No Request Lost

Expectation. The building shall receive, confirm receipt of, and progress every reported issue to a defined resolution, without silent loss at any stage.

Required.

  • Every request submitted through the interface receives confirmation of receipt within a defined timeframe. No request is silently absorbed.
  • Every request progresses through defined — received, acknowledged, assigned, in progress, resolved — and each transition is recorded.
  • A request cannot be marked without the resident being informed.
  • A request cannot be removed from the resident's view while it remains unresolved.
  • The interface is available for request submission at all hours. A request submitted outside staffed hours is received and acknowledged with the same confirmation as one submitted during staffed hours.

Recommended.

  • When a building system fault is detected, a record exists before the first resident report.
  • When multiple residents report the same building-wide issue, each receives confirmation of receipt and is linked to a single resolution record.

In practice.

A resident submits a request about a leaking pipe at 11 PM. Within the defined timeframe, a confirmation appears: the issue is received, categorized, and queued. The resident sees this immediately. The next morning, the status updates to assigned. At no point does the request disappear or require re-submission.

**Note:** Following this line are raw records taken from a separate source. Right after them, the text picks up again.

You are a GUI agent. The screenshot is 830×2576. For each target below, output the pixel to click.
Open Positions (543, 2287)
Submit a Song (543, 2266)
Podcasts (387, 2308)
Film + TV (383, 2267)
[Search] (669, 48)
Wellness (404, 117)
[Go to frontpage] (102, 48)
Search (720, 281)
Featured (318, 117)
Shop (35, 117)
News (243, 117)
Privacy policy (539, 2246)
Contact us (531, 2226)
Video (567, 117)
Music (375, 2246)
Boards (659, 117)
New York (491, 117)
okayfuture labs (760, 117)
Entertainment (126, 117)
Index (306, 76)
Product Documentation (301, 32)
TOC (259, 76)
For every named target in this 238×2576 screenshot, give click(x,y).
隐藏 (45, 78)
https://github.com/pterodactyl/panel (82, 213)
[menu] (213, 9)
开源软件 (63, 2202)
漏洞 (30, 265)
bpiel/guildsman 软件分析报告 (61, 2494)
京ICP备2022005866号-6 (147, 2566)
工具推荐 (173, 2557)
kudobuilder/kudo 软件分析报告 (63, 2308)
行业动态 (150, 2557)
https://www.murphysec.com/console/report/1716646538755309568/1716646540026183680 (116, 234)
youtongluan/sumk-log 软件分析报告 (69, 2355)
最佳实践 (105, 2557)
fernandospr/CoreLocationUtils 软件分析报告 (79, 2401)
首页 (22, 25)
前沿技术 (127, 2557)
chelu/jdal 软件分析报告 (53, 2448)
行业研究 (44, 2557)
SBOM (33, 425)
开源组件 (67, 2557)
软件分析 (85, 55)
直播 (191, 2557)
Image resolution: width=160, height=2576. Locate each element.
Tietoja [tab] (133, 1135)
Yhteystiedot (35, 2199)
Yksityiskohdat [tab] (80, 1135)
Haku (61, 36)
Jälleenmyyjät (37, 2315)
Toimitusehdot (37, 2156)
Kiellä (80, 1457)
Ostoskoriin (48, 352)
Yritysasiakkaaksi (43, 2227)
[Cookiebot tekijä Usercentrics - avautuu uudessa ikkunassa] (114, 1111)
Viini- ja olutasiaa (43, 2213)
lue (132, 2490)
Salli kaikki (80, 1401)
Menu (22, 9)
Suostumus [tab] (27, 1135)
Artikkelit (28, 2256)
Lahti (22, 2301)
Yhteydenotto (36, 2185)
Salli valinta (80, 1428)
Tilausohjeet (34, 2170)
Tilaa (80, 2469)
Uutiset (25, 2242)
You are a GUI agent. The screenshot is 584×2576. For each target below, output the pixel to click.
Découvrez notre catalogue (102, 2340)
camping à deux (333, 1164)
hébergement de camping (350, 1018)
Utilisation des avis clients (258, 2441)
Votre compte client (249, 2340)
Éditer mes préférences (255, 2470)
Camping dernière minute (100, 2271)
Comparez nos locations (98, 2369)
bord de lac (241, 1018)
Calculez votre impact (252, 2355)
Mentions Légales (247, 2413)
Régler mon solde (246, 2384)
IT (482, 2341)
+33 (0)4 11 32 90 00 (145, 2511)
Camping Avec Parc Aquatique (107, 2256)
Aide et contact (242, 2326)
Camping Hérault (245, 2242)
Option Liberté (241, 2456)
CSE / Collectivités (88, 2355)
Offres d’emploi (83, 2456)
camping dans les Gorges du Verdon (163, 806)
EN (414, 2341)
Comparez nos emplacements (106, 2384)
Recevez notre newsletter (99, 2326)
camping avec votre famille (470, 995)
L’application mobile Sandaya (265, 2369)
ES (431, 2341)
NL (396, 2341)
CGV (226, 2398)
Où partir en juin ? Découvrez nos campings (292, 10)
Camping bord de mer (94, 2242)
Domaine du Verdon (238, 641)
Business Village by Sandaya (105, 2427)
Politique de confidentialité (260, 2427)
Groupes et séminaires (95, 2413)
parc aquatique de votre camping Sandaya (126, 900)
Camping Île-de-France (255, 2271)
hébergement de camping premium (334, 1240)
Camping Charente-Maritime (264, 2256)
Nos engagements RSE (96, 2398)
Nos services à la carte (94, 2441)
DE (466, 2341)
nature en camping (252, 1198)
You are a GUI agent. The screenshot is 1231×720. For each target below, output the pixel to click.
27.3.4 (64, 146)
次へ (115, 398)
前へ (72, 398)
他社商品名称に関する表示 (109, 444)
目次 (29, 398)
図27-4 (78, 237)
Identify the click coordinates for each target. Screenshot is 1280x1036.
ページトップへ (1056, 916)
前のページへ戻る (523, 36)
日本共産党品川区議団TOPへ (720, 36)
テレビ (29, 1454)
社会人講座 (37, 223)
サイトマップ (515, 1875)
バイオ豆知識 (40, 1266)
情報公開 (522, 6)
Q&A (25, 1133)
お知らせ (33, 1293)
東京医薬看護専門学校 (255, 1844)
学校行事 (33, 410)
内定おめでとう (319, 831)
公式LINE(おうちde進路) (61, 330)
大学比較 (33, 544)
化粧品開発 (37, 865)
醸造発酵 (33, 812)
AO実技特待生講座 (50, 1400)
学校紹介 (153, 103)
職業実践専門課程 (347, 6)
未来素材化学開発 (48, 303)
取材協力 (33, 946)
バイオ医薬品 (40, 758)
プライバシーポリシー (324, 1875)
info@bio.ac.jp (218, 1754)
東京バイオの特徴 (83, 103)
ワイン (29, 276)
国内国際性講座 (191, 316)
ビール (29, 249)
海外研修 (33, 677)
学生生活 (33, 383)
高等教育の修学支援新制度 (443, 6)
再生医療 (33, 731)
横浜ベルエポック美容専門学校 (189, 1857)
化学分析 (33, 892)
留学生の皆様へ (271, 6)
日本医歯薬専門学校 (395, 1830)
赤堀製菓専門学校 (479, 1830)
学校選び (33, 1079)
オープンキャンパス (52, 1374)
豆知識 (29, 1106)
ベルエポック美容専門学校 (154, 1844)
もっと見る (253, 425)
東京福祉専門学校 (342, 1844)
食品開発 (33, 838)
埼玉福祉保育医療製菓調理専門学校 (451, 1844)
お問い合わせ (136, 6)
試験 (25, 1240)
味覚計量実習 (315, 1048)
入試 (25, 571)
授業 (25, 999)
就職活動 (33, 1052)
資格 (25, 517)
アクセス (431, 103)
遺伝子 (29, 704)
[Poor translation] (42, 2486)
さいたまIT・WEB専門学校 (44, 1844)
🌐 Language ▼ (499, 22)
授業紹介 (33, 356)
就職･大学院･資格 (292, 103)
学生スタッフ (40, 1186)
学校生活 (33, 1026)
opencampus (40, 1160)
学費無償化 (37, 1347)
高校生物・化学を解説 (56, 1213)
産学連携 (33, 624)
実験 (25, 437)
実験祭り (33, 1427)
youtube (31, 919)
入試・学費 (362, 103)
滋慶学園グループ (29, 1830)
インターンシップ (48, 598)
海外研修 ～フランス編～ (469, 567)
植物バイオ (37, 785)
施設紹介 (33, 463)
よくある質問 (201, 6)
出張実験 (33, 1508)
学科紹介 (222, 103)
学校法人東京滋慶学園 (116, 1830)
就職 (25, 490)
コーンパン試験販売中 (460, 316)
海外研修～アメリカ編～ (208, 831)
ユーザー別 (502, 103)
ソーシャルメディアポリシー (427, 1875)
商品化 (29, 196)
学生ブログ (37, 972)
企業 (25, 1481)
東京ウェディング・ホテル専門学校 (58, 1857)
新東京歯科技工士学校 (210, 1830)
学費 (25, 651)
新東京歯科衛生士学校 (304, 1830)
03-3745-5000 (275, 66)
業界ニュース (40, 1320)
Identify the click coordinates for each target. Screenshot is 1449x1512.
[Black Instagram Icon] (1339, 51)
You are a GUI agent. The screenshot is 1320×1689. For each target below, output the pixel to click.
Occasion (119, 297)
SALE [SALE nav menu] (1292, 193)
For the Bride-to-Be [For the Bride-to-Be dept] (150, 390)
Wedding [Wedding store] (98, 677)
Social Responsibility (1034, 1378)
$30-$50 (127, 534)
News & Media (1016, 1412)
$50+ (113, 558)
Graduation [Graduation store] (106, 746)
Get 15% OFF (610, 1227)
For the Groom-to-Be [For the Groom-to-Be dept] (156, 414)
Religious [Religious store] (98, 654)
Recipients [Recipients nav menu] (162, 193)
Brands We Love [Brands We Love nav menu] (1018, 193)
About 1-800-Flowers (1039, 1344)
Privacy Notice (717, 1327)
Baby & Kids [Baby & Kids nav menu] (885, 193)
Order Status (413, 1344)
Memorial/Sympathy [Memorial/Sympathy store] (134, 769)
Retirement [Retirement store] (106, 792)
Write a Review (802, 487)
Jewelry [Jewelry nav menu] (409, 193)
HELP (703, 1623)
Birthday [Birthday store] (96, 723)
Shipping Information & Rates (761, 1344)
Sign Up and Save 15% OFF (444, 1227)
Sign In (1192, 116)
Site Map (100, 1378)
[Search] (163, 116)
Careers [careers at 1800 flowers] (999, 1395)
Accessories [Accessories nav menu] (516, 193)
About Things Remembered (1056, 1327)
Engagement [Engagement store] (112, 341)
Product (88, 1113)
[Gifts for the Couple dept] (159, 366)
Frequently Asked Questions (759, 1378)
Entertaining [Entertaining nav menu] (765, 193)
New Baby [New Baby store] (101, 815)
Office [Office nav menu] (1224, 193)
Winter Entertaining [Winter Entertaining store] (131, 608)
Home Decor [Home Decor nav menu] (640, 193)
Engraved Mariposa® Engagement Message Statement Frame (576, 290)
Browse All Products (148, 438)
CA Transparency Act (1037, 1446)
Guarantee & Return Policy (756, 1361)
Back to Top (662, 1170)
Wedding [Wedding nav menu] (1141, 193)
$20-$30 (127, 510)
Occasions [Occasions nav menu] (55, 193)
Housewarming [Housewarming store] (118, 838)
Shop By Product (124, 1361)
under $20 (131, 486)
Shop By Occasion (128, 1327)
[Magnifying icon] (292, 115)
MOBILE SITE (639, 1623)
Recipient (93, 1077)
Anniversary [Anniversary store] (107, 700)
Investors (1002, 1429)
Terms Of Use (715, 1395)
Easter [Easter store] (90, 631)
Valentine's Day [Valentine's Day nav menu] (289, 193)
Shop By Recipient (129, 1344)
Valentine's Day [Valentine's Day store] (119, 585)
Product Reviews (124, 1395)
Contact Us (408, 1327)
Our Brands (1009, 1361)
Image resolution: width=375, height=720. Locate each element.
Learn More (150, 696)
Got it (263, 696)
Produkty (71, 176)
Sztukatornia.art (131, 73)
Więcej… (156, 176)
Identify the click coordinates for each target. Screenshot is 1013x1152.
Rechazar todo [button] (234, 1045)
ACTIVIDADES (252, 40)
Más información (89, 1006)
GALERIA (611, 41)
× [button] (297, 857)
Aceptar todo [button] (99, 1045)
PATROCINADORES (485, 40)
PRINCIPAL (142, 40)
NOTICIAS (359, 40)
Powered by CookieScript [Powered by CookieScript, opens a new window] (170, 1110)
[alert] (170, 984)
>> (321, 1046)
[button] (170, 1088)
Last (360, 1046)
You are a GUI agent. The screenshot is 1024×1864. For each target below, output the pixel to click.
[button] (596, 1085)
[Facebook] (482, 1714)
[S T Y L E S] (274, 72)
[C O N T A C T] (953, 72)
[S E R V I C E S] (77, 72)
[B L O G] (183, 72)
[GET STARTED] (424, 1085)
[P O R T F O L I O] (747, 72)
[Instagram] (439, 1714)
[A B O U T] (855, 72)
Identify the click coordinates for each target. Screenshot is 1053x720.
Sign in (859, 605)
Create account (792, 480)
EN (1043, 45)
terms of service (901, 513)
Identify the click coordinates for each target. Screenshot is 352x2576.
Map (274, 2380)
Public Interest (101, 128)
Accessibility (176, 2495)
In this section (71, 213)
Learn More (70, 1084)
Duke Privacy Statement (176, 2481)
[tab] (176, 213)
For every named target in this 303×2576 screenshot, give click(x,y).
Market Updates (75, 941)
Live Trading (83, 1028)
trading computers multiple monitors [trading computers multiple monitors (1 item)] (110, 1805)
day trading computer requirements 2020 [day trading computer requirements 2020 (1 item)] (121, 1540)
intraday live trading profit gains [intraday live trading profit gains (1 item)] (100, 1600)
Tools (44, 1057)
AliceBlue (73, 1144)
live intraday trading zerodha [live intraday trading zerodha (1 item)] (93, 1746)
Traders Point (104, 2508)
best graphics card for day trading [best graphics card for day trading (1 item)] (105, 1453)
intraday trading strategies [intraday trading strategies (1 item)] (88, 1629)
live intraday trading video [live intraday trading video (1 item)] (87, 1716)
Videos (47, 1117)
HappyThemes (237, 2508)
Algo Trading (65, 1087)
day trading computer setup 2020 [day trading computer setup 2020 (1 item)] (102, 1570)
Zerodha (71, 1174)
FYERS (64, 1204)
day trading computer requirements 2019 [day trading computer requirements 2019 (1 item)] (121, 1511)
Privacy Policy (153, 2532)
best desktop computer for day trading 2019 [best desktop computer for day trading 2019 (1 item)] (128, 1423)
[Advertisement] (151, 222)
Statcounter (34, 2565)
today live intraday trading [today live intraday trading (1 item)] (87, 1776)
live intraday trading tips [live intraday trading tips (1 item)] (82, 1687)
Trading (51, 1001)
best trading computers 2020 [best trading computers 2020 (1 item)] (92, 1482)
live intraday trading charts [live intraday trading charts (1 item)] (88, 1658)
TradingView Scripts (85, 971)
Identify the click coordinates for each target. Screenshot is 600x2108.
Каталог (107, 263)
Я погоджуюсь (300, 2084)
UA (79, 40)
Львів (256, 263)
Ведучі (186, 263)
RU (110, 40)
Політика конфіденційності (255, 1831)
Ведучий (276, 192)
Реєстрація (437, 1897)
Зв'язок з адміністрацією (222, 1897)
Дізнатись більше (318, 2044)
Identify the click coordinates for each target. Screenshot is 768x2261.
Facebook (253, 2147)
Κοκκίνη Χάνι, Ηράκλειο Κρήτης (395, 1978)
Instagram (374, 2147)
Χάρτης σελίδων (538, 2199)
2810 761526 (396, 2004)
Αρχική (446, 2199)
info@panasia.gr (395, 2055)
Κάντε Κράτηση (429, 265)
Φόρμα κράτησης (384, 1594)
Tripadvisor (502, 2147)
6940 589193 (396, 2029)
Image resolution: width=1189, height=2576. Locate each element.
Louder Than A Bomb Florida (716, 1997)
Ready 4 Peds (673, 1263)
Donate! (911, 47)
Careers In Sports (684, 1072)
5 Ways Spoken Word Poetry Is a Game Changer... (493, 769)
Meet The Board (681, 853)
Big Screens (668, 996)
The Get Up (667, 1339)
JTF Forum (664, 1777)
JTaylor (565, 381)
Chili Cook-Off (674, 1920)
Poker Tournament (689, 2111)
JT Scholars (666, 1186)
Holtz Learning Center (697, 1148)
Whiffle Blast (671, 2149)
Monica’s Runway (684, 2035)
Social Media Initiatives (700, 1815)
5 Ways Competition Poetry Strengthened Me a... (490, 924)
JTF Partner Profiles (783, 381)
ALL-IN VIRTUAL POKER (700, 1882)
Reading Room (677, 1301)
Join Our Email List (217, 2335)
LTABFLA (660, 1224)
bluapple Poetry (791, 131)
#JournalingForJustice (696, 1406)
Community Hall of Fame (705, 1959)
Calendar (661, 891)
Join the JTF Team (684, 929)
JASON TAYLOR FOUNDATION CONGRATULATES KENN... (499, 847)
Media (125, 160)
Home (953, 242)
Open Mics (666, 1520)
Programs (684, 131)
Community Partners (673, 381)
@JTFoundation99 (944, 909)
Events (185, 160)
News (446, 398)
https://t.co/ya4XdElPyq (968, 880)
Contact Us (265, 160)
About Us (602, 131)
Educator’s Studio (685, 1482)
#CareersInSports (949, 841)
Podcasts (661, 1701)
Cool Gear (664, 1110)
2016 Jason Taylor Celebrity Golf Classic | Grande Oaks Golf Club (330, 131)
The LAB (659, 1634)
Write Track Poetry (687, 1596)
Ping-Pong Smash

The elevator in tower B stops functioning at 7 AM. The building's monitoring system detects the fault and creates a record. By the time the first resident reports it, the record already exists. The resident's report is linked to the existing record and they see: issue identified, technician dispatched.

The building's support system undergoes a scheduled migration overnight. A resident submits a request at 6 AM during the transition window. The request is queued locally. When the migration completes at 7 AM, the request appears in the resident's list with its original submission time and an acknowledgment. The migration did not create a gap in which requests could be lost.

Failure modes.

Queue-entry mirage. The system displays a confirmation screen after submission, but the request does not appear in the resident's active request list. The resident believes the request was received. It was displayed but not recorded. The gap between confirmation UI and actual persistence means the request exists nowhere.

Status freeze. A request is acknowledged and assigned within hours. It then remains in "assigned" state for weeks. The system does not escalate, does not notify the resident of delay, and does not distinguish between a request assigned today and one assigned thirty days ago. The status is technically accurate — it is assigned — but operationally meaningless.

Silent closure. A request is marked resolved on the backend. The resident receives no notification. They check the interface days later and find the request closed. They do not know when it was closed, what was done, or whether the issue was actually addressed. The system completed its workflow. The resident's experience of the issue is unchanged.

Test.

  1. Submit a request. Confirm: confirmation of receipt appears within the defined timeframe.
  2. Submit a request outside staffed hours. Confirm: the same confirmation of receipt process applies.
  3. View the resident's active request list immediately after submission. Confirm: the request is present and visible.
  4. Attempt to close a request from the management side. Confirm: the resident receives notification of closure.